Task goal
State, as a number alone, how many lines of the entries contain the word "shrub".

Data in this exercise
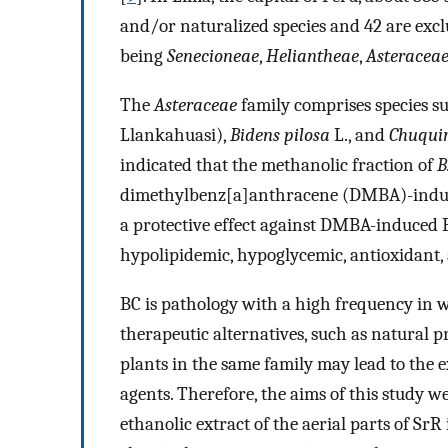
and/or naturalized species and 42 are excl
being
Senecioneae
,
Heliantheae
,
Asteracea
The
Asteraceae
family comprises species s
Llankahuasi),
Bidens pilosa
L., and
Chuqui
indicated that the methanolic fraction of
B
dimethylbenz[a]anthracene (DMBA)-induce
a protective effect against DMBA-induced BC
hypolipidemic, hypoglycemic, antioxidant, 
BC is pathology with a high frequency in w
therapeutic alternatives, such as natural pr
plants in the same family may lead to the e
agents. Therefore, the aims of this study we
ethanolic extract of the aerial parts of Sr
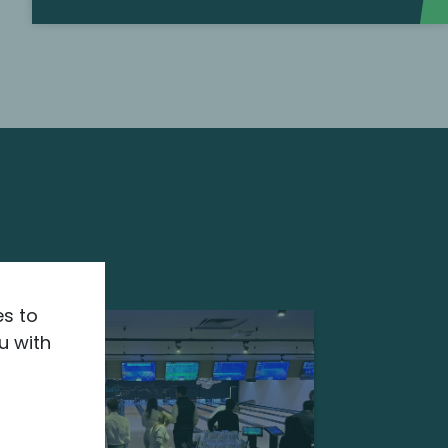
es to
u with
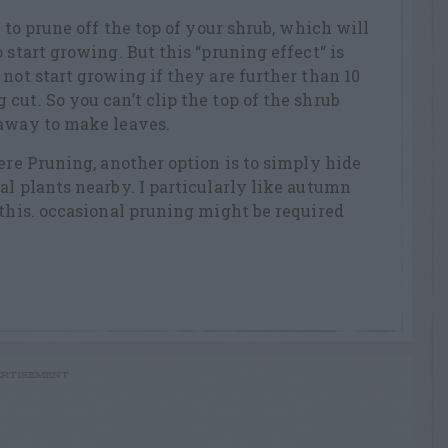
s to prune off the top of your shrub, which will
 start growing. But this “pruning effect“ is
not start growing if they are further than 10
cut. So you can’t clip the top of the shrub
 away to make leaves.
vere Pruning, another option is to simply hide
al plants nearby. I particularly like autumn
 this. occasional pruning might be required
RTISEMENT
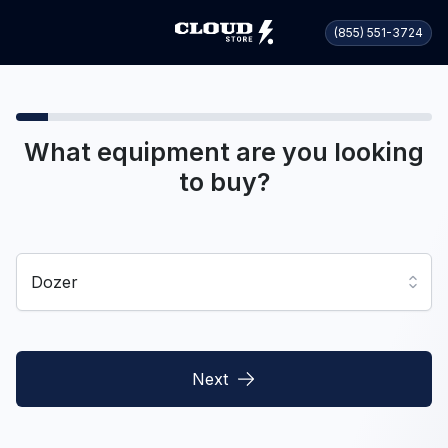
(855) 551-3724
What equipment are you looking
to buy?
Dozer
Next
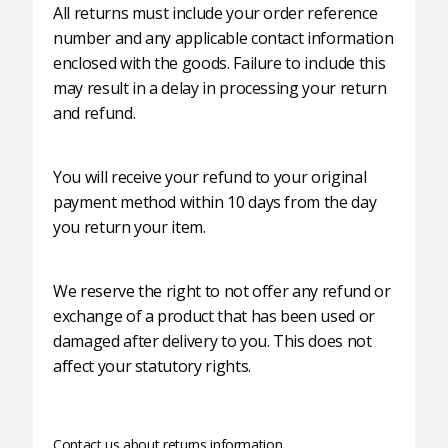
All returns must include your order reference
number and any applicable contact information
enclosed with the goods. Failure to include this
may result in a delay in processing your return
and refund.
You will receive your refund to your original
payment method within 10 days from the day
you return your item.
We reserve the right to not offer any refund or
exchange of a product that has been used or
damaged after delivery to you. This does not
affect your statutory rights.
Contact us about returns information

Solution
2